Probability Primavera
I can’t believe that’s the title I’m going with, but it’s got alliteration, and it’s an accurate description of what I’m thinking on, so, here we are.
Spring is a great time to get in touch with how terribly-evolved we are as far as relating our own experience of variability to an accurate picture of reality. A few days of high or low temps, whatever that means, a very short memory about what last year was like, maybe a few snowflakes, a sptting-rain / 36 degree combo and we start saying things like, “WHAT THE HECK IS THIS I THOUGHT IT WAS SPRING??!?!”, or “OH THANK GOODNESS WINTER IS OVER AND IT WILL ONLY BE NICE FROM NOW ON!” I mean, maybe.

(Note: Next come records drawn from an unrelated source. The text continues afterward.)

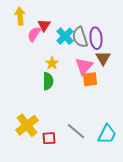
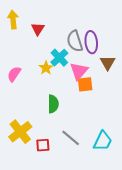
pink semicircle: (34, 34) -> (14, 74), moved
cyan cross: (65, 36) -> (59, 58), moved
brown triangle: (103, 58) -> (108, 63), moved
green semicircle: (48, 81) -> (53, 104), moved

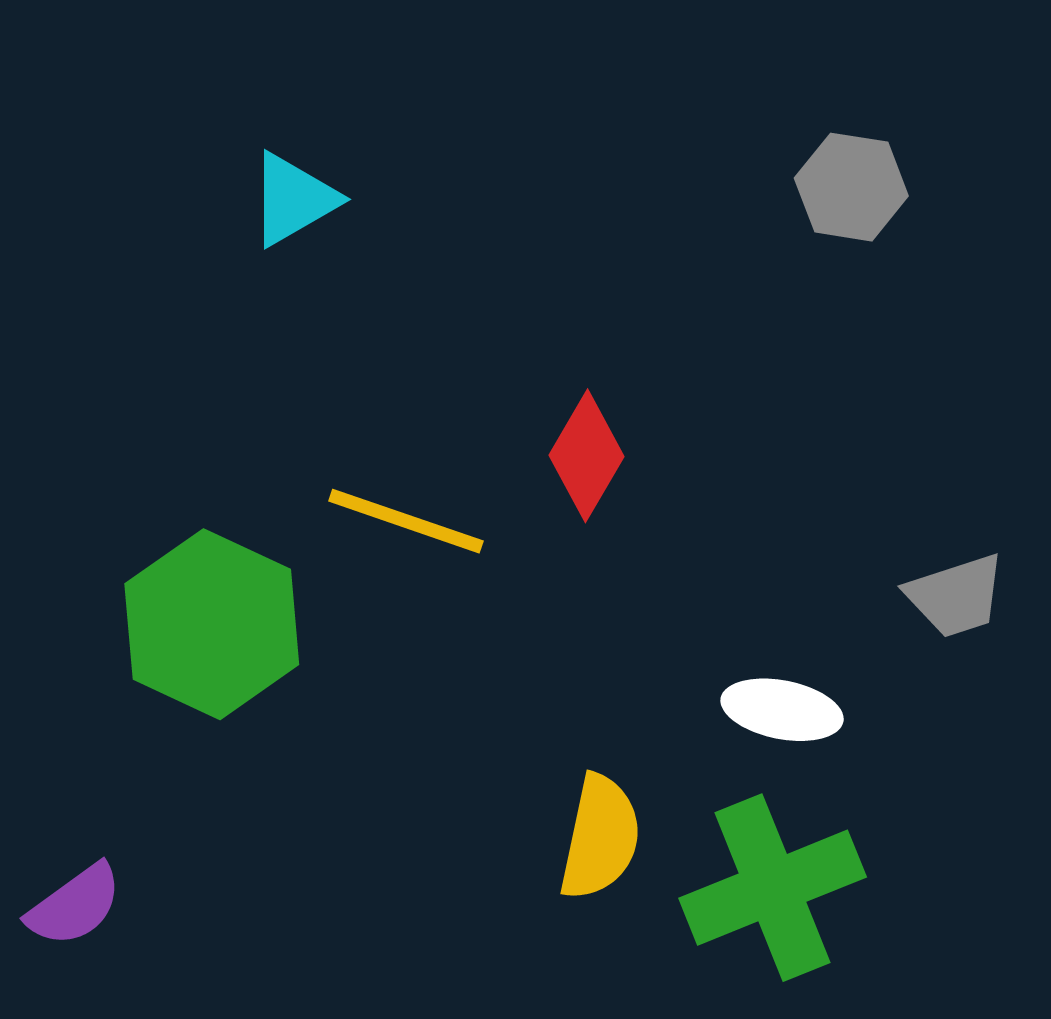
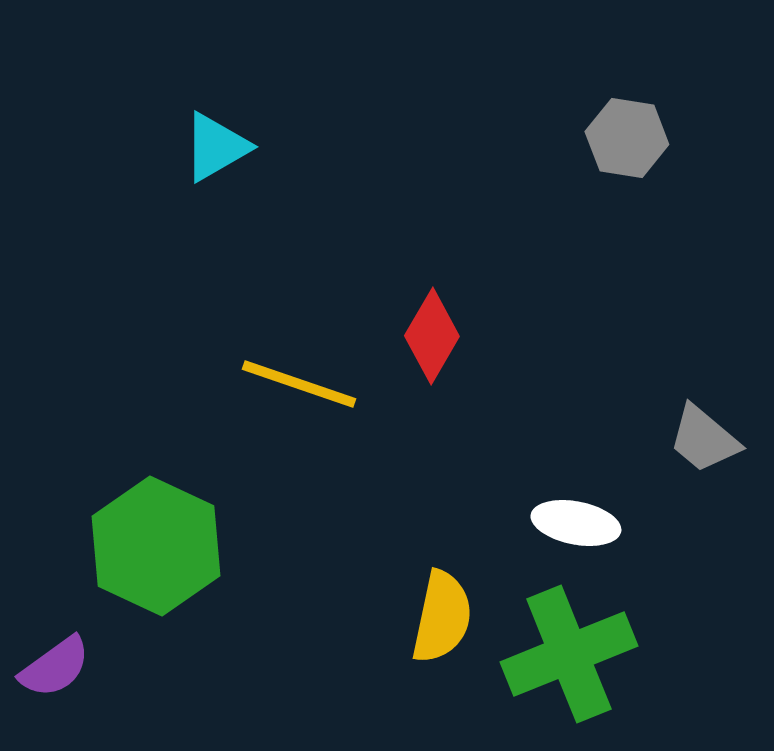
gray trapezoid: (956, 596) -> (704, 439), turned 58
green hexagon: (212, 624) -> (156, 546), moved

My money’s on your simian brain having a limited ability to generalize from your own experience to larger weather trends, but that’s just me: proud and cognizant of my monkey heritage.
When I worked in retail analytics, one of the topics that I always wanted to dig into but never got up the energy for was a model of single-day events on perceptions of weather during Spring and Fall. What everyone’s going to tell you is, “When it’s warm, people shop for swimsuits,” and while that’s obviously true to some extent, what I was really interested in was “By observing shopping behavior, can I determine how people decide that ‘It’s warm’?” Because I think it’s possible that one 65 degree day in March might do the trick, as opposed to climbing slowly through the 50’s in April.
Point is, I got the SuperCub out of the basement today, so it is fully spring.